Problem statement | Would you output all the entries below without altering a word?
***
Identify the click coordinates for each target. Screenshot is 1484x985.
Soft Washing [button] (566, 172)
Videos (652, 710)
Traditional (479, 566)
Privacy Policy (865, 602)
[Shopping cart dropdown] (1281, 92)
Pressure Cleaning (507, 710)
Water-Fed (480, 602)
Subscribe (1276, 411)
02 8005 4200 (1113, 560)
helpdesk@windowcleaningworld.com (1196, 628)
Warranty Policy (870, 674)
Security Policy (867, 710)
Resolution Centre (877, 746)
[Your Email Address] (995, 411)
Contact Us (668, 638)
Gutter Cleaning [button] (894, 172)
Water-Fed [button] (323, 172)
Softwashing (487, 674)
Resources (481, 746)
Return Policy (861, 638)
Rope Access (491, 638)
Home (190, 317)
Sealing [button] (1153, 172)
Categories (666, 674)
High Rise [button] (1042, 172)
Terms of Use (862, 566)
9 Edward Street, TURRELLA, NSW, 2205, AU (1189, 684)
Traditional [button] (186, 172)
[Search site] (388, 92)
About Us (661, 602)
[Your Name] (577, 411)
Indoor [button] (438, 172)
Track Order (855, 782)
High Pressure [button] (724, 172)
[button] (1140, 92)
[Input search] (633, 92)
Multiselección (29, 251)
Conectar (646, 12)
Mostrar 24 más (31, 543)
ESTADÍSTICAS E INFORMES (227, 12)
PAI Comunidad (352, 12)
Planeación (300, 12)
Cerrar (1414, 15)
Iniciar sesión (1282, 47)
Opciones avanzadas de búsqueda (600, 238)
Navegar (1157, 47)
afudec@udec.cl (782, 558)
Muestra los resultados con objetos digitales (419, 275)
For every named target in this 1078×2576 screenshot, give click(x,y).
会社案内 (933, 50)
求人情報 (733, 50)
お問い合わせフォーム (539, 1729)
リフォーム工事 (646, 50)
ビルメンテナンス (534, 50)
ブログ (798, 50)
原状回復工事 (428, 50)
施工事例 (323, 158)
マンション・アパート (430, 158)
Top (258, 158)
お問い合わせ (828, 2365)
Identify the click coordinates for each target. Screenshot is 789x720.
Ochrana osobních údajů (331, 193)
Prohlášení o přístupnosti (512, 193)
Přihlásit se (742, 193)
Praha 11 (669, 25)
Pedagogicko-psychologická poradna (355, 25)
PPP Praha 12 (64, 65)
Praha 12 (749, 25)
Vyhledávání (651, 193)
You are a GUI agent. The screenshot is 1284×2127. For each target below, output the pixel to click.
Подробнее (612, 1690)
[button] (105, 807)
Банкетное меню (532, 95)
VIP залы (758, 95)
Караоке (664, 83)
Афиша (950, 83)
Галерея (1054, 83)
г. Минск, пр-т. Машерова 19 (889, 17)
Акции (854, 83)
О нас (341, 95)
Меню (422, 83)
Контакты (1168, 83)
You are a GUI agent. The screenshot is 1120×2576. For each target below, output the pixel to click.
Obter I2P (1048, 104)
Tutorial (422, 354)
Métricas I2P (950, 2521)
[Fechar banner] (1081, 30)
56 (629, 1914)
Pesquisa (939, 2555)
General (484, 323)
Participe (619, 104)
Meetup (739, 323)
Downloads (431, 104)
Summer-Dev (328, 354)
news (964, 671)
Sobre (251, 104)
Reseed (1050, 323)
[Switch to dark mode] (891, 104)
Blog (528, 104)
***
Expected answer |
Identify the click coordinates for each target. Screenshot is 1484x985.
Soft Washing [button] (566, 172)
Videos (652, 710)
Traditional (479, 566)
Privacy Policy (865, 602)
[Shopping cart dropdown] (1281, 92)
Pressure Cleaning (507, 710)
Water-Fed (480, 602)
Subscribe (1276, 411)
02 8005 4200 (1113, 560)
helpdesk@windowcleaningworld.com (1196, 628)
Warranty Policy (870, 674)
Security Policy (867, 710)
Resolution Centre (877, 746)
[Your Email Address] (995, 411)
Contact Us (668, 638)
Gutter Cleaning [button] (894, 172)
Water-Fed [button] (323, 172)
Softwashing (487, 674)
Resources (481, 746)
Return Policy (861, 638)
Rope Access (491, 638)
Home (190, 317)
Sealing [button] (1153, 172)
Categories (666, 674)
High Rise [button] (1042, 172)
Terms of Use (862, 566)
9 Edward Street, TURRELLA, NSW, 2205, AU (1189, 684)
Traditional [button] (186, 172)
[Search site] (388, 92)
About Us (661, 602)
[Your Name] (577, 411)
Indoor [button] (438, 172)
Track Order (855, 782)
High Pressure [button] (724, 172)
[button] (1140, 92)
[Input search] (633, 92)
Multiselección (29, 251)
Conectar (646, 12)
Mostrar 24 más (31, 543)
ESTADÍSTICAS E INFORMES (227, 12)
PAI Comunidad (352, 12)
Planeación (300, 12)
Cerrar (1414, 15)
Iniciar sesión (1282, 47)
Opciones avanzadas de búsqueda (600, 238)
Navegar (1157, 47)
afudec@udec.cl (782, 558)
Muestra los resultados con objetos digitales (419, 275)
For every named target in this 1078×2576 screenshot, give click(x,y).
会社案内 (933, 50)
求人情報 (733, 50)
お問い合わせフォーム (539, 1729)
リフォーム工事 (646, 50)
ビルメンテナンス (534, 50)
ブログ (798, 50)
原状回復工事 (428, 50)
施工事例 (323, 158)
マンション・アパート (430, 158)
Top (258, 158)
お問い合わせ (828, 2365)
Identify the click coordinates for each target. Screenshot is 789x720.
Ochrana osobních údajů (331, 193)
Prohlášení o přístupnosti (512, 193)
Přihlásit se (742, 193)
Praha 11 (669, 25)
Pedagogicko-psychologická poradna (355, 25)
PPP Praha 12 (64, 65)
Praha 12 (749, 25)
Vyhledávání (651, 193)
You are a GUI agent. The screenshot is 1284×2127. For each target below, output the pixel to click.
Подробнее (612, 1690)
[button] (105, 807)
Банкетное меню (532, 95)
VIP залы (758, 95)
Караоке (664, 83)
Афиша (950, 83)
Галерея (1054, 83)
г. Минск, пр-т. Машерова 19 (889, 17)
Акции (854, 83)
О нас (341, 95)
Меню (422, 83)
Контакты (1168, 83)
You are a GUI agent. The screenshot is 1120×2576. For each target below, output the pixel to click.
Obter I2P (1048, 104)
Tutorial (422, 354)
Métricas I2P (950, 2521)
[Fechar banner] (1081, 30)
56 (629, 1914)
Pesquisa (939, 2555)
General (484, 323)
Participe (619, 104)
Meetup (739, 323)
Downloads (431, 104)
Summer-Dev (328, 354)
news (964, 671)
Sobre (251, 104)
Reseed (1050, 323)
[Switch to dark mode] (891, 104)
Blog (528, 104)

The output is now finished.